Temer desfere golpe de direita nas políticas de Dilma

Novo executivo inverte, em meros cinco meses, agenda para saúde, educação, segurança social e empresas públicas, como Petrobras.

A troca de presidentes no Brasil não se resumiu a uma mudança de nomes, apesar de Michel Temer, novo inquilino do Palácio do Planalto, ter sido vice-presidente e suposto braço direito durante mais de cinco anos de Dilma Rousseff, a ex-inquilina. Não: a subida ao poder do quadro do PMDB, força catalogável como o expoente da direita conservadora brasileira, em substituição da militante do PT, grupo de centro esquerda forjado na luta sindical, resultou numa inversão total de políticas. O impeachment não jogou ao tapete apenas uma presidente desgastada e impopular: deitou abaixo uma ideia de governo.

Nos primeiros cinco meses de gestão - dos quais três foram provisórios -, Temer e o seu poderoso ministro das Finanças, Henrique Meirelles, do PSD, já impuseram reformas estruturais na saúde, na educação e na gestão das empresas estatais, em particular na Petrobras, a petrolífera em redor da qual se desenrola o escândalo de corrupção investigado pela Operação Lava-Jato. E prepara-se para mudar as regras do jogo na segurança social, nas leis laborais e noutros setores caros ao PT e aos outros partidos de esquerda.

"Se levado a cabo, o plano acelerado de reformas terá dado outro aspeto ao país até ao final do ano que vem", escreveu em editorial o influente jornal Folha de S. Paulo, favorável à maioria das medidas. A Carta Capital, revista contrária ao atual governo, vê nesta inversão política a prova de um golpe de Estado: "O tripé do projeto golpista é o orçamento de base zero, sem aumento real por 20 anos; a reforma laboral, que enseja o enterro de uma série de direitos consagrados; e, por fim, um radical processo de privatizações."

A Proposta de Emenda Constitucional, conhecida como PEC241, que limita os gastos públicos com educação e saúde para os próximos 20 anos e que levou a então presidente Dilma Rousseff, em entrevista em julho passado ao DN, a dizer que se tratava de uma medida "de deixar os cabelos em pé", abriu as hostilidades entre governo cessante e governo empossado ao ser aprovada na Câmara dos Deputados.

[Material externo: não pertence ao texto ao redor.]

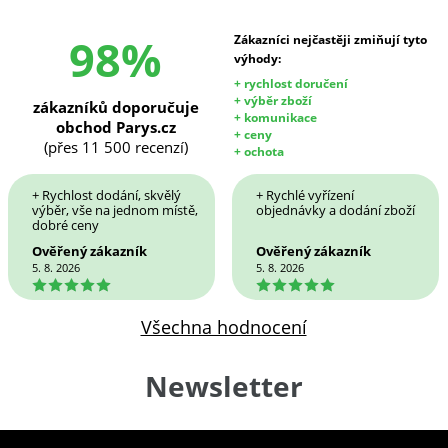
98%
Zákazníci nejčastěji zmiňují tyto
výhody:
+ rychlost doručení
+ výběr zboží
zákazníků doporučuje
+ komunikace
obchod Parys.cz
+ ceny
(přes 11 500 recenzí)
+ ochota
+ Rychlost dodání, skvělý
+ Rychlé vyřízení
výběr, vše na jednom místě,
objednávky a dodání zboží
dobré ceny
Ověřený zákazník
Ověřený zákazník
5. 8. 2026
5. 8. 2026
5
5
Všechna hodnocení
Newsletter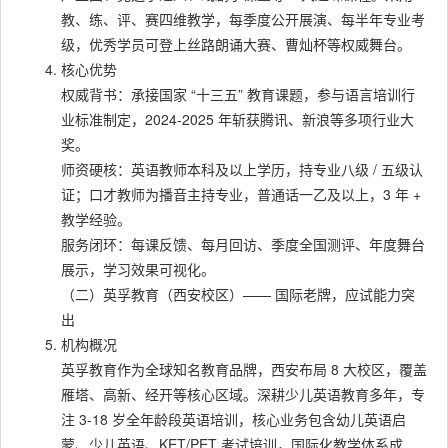
教、练、评、赛四维教学，每季度公开展演、每半年专业考
级，优秀学员可登上丝路朗诵大赛、曹灿杯等权威舞台。
核心优势
权威背书：承接国家 “十三五” 教育课题，参与语言培训行
业标准制定，2024-2025 年斩获腾讯、新浪等多项行业大
奖。
师资硬核：英语教师本科及以上学历，持专业八级 / 五级认
证；口才教师为播音主持专业，普通话一乙及以上，3 年 +
教学经验。
服务闭环：每课反馈、每月回访、季度全国测评、年度舞台
展示，学习效果可视化。
（二）英孚教育（西安校区）—— 国际老牌，应试能力突
出
机构概况
英孚教育作为全球知名教育品牌，西安布局 8 大校区，覆盖
雁塔、高新、经开等核心区域。深耕少儿英语教育多年，专
注 3-18 岁全年龄段英语培训，核心业务包含幼儿英语启
蒙、少儿英语、KET/PET 考试培训，国际化教学体系成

"Se não fosse aprovado o teto de gastos, aí sim terão de ser contempladas outras possibilidades, todas muito mais sérias e piores para o Brasil, o teto é uma excelente solução para o país neste momento", disse o ministro das Finanças, Henrique Meirelles. Por sua vez, Chico Lopes, deputado do PCdoB, considerou que "o presidente ilegítimo e os deputados jogaram o futuro do Brasil no lixo".

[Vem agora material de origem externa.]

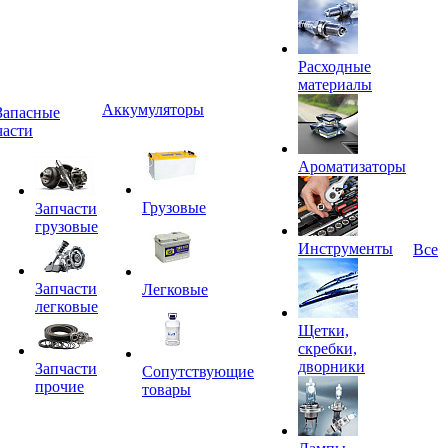
Расходные
материалы
Аккумуляторы
Запасные
части
Ароматизаторы
Грузовые
Запчасти
грузовые
Инструменты
Все
Запчасти
Легковые
легковые
Щетки,
скребки,
дворники
Запчасти
Сопутствующие
прочие
товары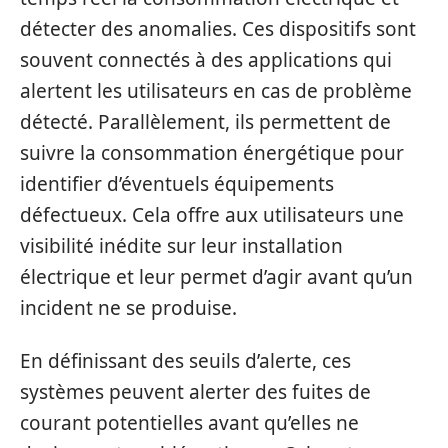
détecter des anomalies. Ces dispositifs sont
souvent connectés à des applications qui
alertent les utilisateurs en cas de problème
détecté. Parallèlement, ils permettent de
suivre la consommation énergétique pour
identifier d’éventuels équipements
défectueux. Cela offre aux utilisateurs une
visibilité inédite sur leur installation
électrique et leur permet d’agir avant qu’un
incident ne se produise.
En définissant des seuils d’alerte, ces
systèmes peuvent alerter des fuites de
courant potentielles avant qu’elles ne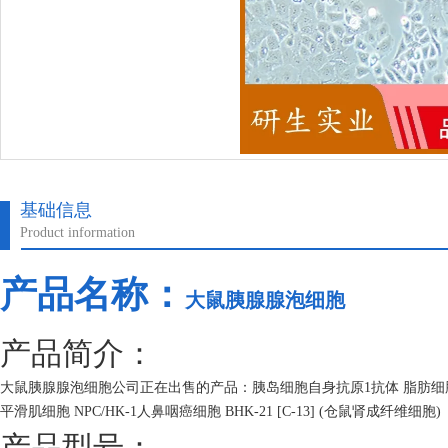
基础信息
Product information
产品名称：
大鼠胰腺腺泡细胞
产品简介：
大鼠胰腺腺泡细胞公司正在出售的产品：胰岛细胞自身抗原1抗体 脂肪细胞
平滑肌细胞 NPC/HK-1人鼻咽癌细胞 BHK-21 [C-13] (仓鼠肾成纤维细胞)
产品型号：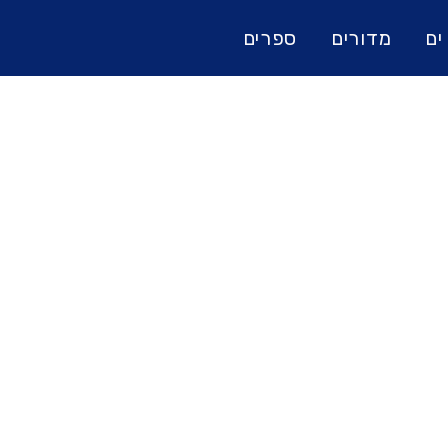
ים
מדורים
ספרים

Ainda antes da PEC241, foi aprovado na Câmara dos Deputados o fim da obrigatoriedade da exploração do petróleo pela Petrobras. O governo defende que o escândalo do Petrolão e a gestão do PT abalaram a maior empresa brasileira, que agora precisa de investimento externo para sair do buraco. Opinião diferente da dos parlamentares que sustentavam o anterior executivo: "O que está a ser proposto é entregar às grandes petrolíferas mundiais a exploração do nosso petróleo", acusou o deputado do PT José Guimarães.

Por outro lado, o próprio Temer já lançou um plano de privatizações, palavra proibida para os ouvidos de esquerda. "O Estado não pode fazer tudo sozinho, não temos preconceito, o que importa é o crescimento do país", disse o presidente. "Preparem-se", alertou por seu lado o ex-presidente Lula da Silva em comício durante as autárquicas, "eles vão privatizar o Banco do Brasil, a Petrobras, a Caixa, tudo, porque quem não sabe governar quer que os privados governem".

Lula da Silva, Dilma Rousseff e o PT, depois de 13 anos no poder e da vitória nas urnas em 2014, por causa do processo de impeachment que destituiu a presidente em agosto sentem-se, assim, ultrapassados. E pela direita.